The phosphate esters often are the most cost effective choice, but are not recommended for applications where temperatures exceed 175F. At this temperature phosphate esters may degrade within a few hours. The phosphonates are good to 350F, and polymers can be used up to 450F. Treatment duration is an important factor for higher temperature applications. Less expensive, less stable inhibitors may be acceptable for short duration, but not for squeeze treatments where the chemical must survive inside the reservoir for months.  

Scale inhibitor residual

It is important in surface treatments to be able to verify that the appropriate amount of chemical is present. The determination of the scale inhibitor concentration is vital in squeeze treatments because this is the only means of determining if enough chemical is being swept from the formation and into the produced water.  

Type of scale

Some inhibitors are specific to a given scale, some are more general. If you have a single, specific scale problem, the correct custom product is a better choice. It is very important to characterize the scale deposit for a proper understanding of the root cause of the scale problem and to design a cost effective prevention program.  

Severity of scale problem

Fewer products are effective if the scaling tendency is high.  

Cost

It is worthwhile to consider inhibitors that encompass a range of price per gallon. The less expensive products may not be the most cost effective if it must be applied at higher dosages.  

pH

Most conventional scale inhibitors perform less effectively in a low pH environment. This can be a problem for the prevention of sulfate scales in conjunction with acid treatments or carbon dioxide flooding for enhanced oil recovery.  

Weather

The pour point of products needs to be considered in cold climates.  

Chemical compatibility

The scale inhibitor must be compatible with other treatment chemicals such as oxygen scavengers, corrosion inhibitors and biocides.
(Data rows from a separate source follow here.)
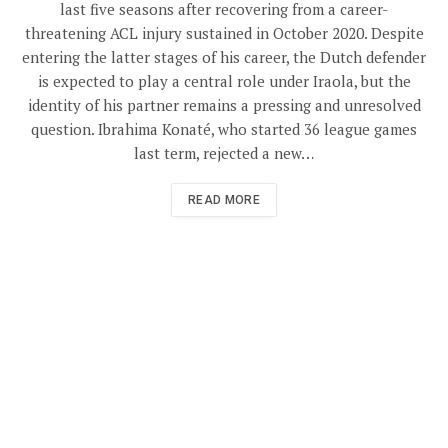
last five seasons after recovering from a career-
threatening ACL injury sustained in October 2020. Despite
entering the latter stages of his career, the Dutch defender
is expected to play a central role under Iraola, but the
identity of his partner remains a pressing and unresolved
question. Ibrahima Konaté, who started 36 league games
last term, rejected a new…
READ MORE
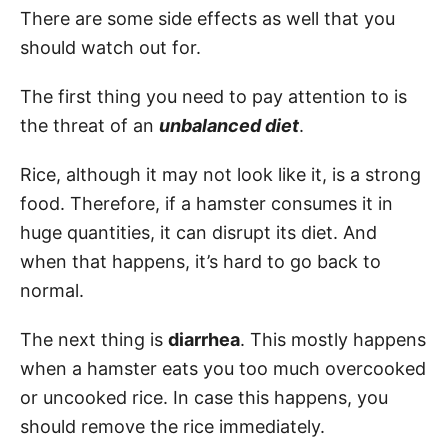
There are some side effects as well that you
should watch out for.
The first thing you need to pay attention to is
the threat of an
unbalanced diet
.
Rice, although it may not look like it, is a strong
food. Therefore, if a hamster consumes it in
huge quantities, it can disrupt its diet. And
when that happens, it’s hard to go back to
normal.
The next thing is
diarrhea
. This mostly happens
when a hamster eats you too much overcooked
or uncooked rice. In case this happens, you
should remove the rice immediately.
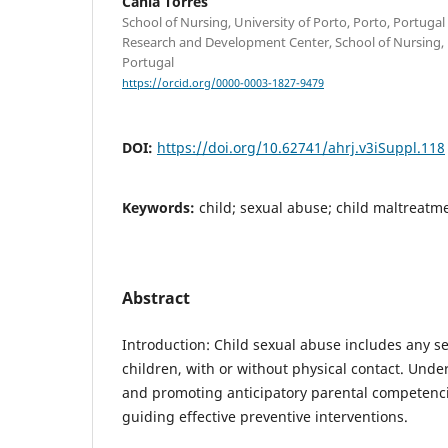
Cânia Torres
School of Nursing, University of Porto, Porto, Portuga
Research and Development Center, School of Nursing, U
Portugal
https://orcid.org/0000-0003-1827-9479
DOI:
https://doi.org/10.62741/ahrj.v3iSuppl.118
Keywords:
child; sexual abuse; child maltreatm
Abstract
Introduction: Child sexual abuse includes any se
children, with or without physical contact. Unde
and promoting anticipatory parental competencie
guiding effective preventive interventions.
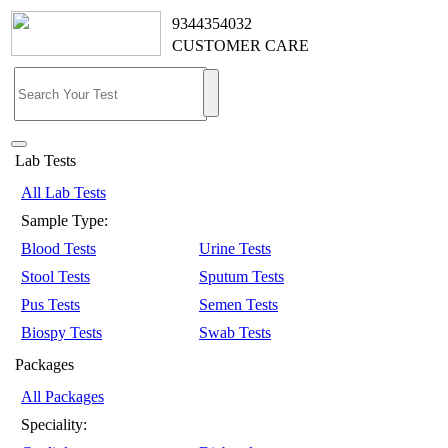
9344354032
CUSTOMER CARE
Lab Tests
All Lab Tests
Sample Type:
Blood Tests
Urine Tests
Stool Tests
Sputum Tests
Pus Tests
Semen Tests
Biospy Tests
Swab Tests
Packages
All Packages
Speciality:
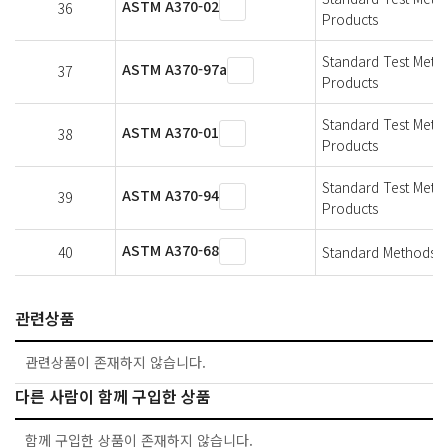
ASTM A370-02
36
Products
Standard Test Metho
ASTM A370-97a
37
Products
Standard Test Metho
ASTM A370-01
38
Products
Standard Test Metho
ASTM A370-94
39
Products
ASTM A370-68
40
Standard Methods An
관련상품
관련상품이 존재하지 않습니다.
다른 사람이 함께 구입한 상품
함께 구입한 상품이 존재하지 않습니다.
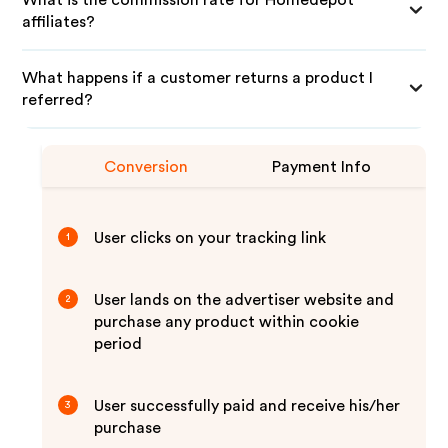
What is the commission rate for Homedepot
affiliates?
What happens if a customer returns a product I
referred?
Conversion
Payment Info
User clicks on your tracking link
1
User lands on the advertiser website and
2
purchase any product within cookie
period
User successfully paid and receive his/her
3
purchase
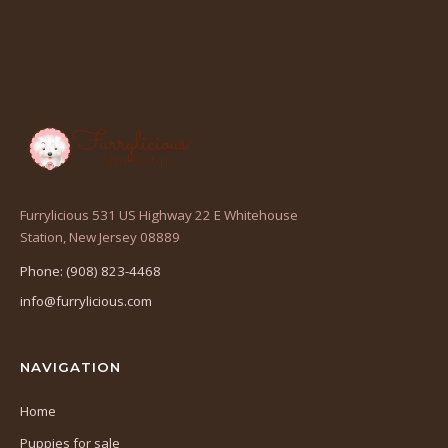
Furrylicious 531 US Highway 22 E Whitehouse
(opens
Station, New Jersey 08889
in
Phone: (908) 823-4468
a
info@furrylicious.com
new
tab)
NAVIGATION
Home
Puppies for sale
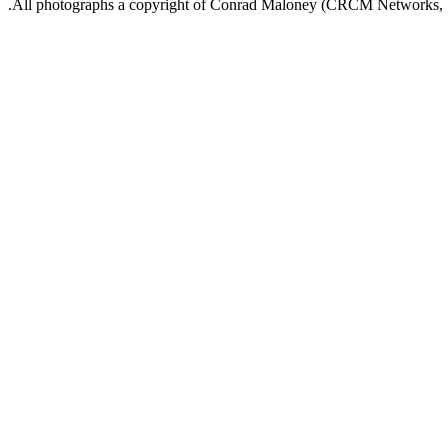
.All photographs a copyright of Conrad Maloney (CRCM Networks,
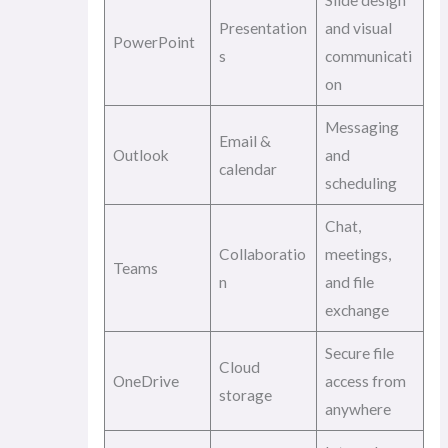
Slide design
Presentation
and visual
PowerPoint
s
communicati
on
Messaging
Email &
Outlook
and
calendar
scheduling
Chat,
Collaboratio
meetings,
Teams
n
and file
exchange
Secure file
Cloud
OneDrive
access from
storage
anywhere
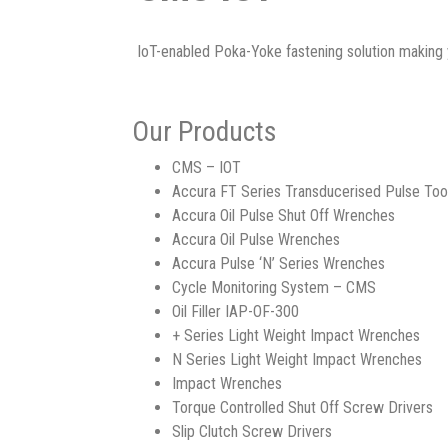
IoT-enabled Poka-Yoke fastening solution making 
Our Products
CMS – IOT
Accura FT Series Transducerised Pulse Too
Accura Oil Pulse Shut Off Wrenches
Accura Oil Pulse Wrenches
Accura Pulse ‘N’ Series Wrenches
Cycle Monitoring System – CMS
Oil Filler IAP-OF-300
+ Series Light Weight Impact Wrenches
N Series Light Weight Impact Wrenches
Impact Wrenches
Torque Controlled Shut Off Screw Drivers
Slip Clutch Screw Drivers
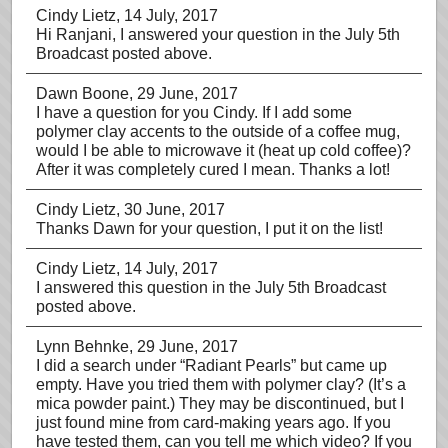
Cindy Lietz
, 14 July, 2017
Hi Ranjani, I answered your question in the July 5th
Broadcast posted above.
Dawn Boone
, 29 June, 2017
I have a question for you Cindy. If I add some
polymer clay accents to the outside of a coffee mug,
would I be able to microwave it (heat up cold coffee)?
After it was completely cured I mean. Thanks a lot!
Cindy Lietz
, 30 June, 2017
Thanks Dawn for your question, I put it on the list!
Cindy Lietz
, 14 July, 2017
I answered this question in the July 5th Broadcast
posted above.
Lynn Behnke
, 29 June, 2017
I did a search under “Radiant Pearls” but came up
empty. Have you tried them with polymer clay? (It’s a
mica powder paint.) They may be discontinued, but I
just found mine from card-making years ago. If you
have tested them, can you tell me which video? If you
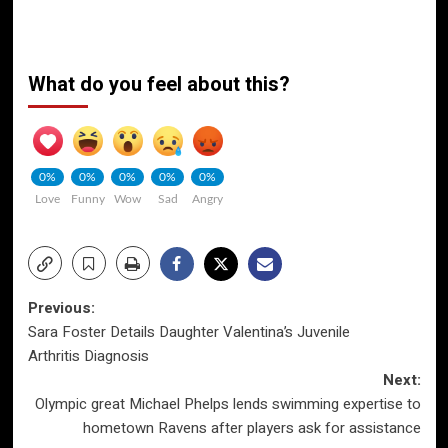
What do you feel about this?
0%
0%
0%
0%
0%
Love
Funny
Wow
Sad
Angry
Post
Previous:
Sara Foster Details Daughter Valentina’s Juvenile
navigation
Arthritis Diagnosis
Next:
Olympic great Michael Phelps lends swimming expertise to
hometown Ravens after players ask for assistance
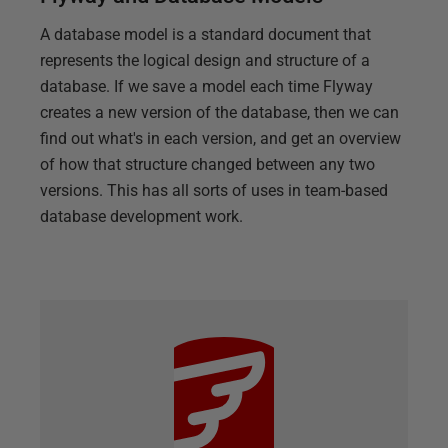
A database model is a standard document that
represents the logical design and structure of a
database. If we save a model each time Flyway
creates a new version of the database, then we can
find out what's in each version, and get an overview
of how that structure changed between any two
versions. This has all sorts of uses in team-based
database development work.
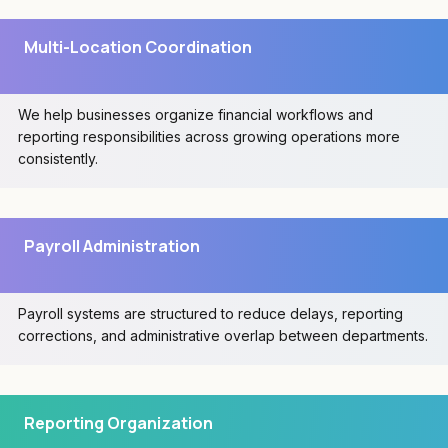
Multi-Location Coordination
We help businesses organize financial workflows and
reporting responsibilities across growing operations more
consistently.
Payroll Administration
Payroll systems are structured to reduce delays, reporting
corrections, and administrative overlap between departments.
Reporting Organization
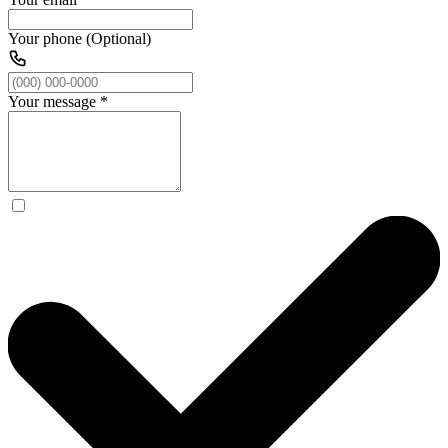
Your phone (Optional)
Your message
*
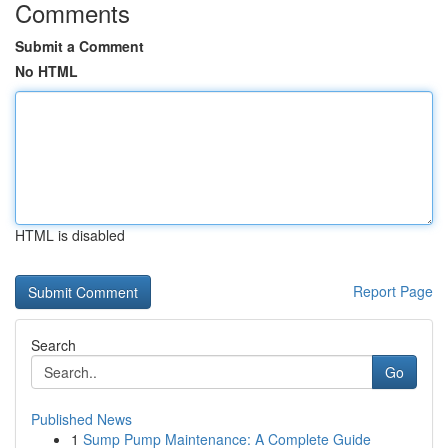
Comments
Submit a Comment
No HTML
HTML is disabled
Report Page
Search
Go
Published News
1
Sump Pump Maintenance: A Complete Guide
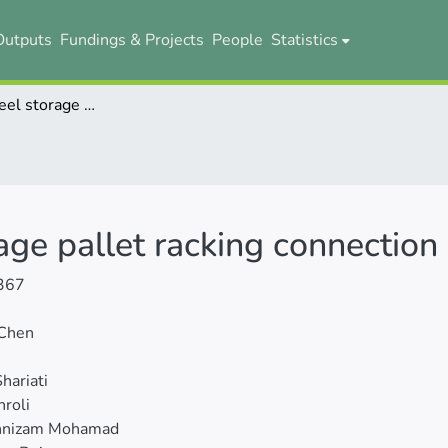
Outputs
Fundings & Projects
People
Statistics
Behavior of steel storage pallet racking connection - A review
rage pallet racking connection
367
 Chen
hariati
hroli
nnizam Mohamad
Also, the scale inhibitor must be compatible with the water chemistry itself. Some scale inhibitors may react with high concentrations of dissolved calcium and form an undesirable calcium-scale inhibitor precipitate (called a “psuedoscale”).

Application technique

This factor is most important if the inhibitor is to be squeezed into the formation. This requires that the scale inhibitor survive for several months under reservoir conditions, and that the inhibitor can be detected accurately in the produced water. There is a standard method for phosphate esters and phosphonates, but the analytical methods for the polymeric scale inhibitors are less reliable.

 
Scale Inhibitor Selection

 

For large projects it is worthwhile to do a series of laboratory tests to screen candidate scale inhibitor products. A good laboratory testing program discriminates among the best, mediocre, and poor inhibitor products for a particular application.

 

Because laboratory tests can only approximate the field conditions, these test results give only an estimate of the inhibitor dosage required to prevent the undesired scale.  

 

Two common evaluation methods are:

  • Bottle tests 

    • The bottle tests involve preparing scaling brine samples with and without various candidate inhibitors. After several hours, the water is analyzed to determine the amount of precipitate formed. Good inhibitors will show little or no precipitation.  

  • Dynamic Tube Blocking Tests

    • The second method flows synthetic brines through a length of small diameter capillary tubing. The pressure drop across the capillary tubing is monitored versus time. Scaling conditions are indicated by an increase in pressure drop. Good inhibitors will prevent increase in pressure drop over a longer period of time.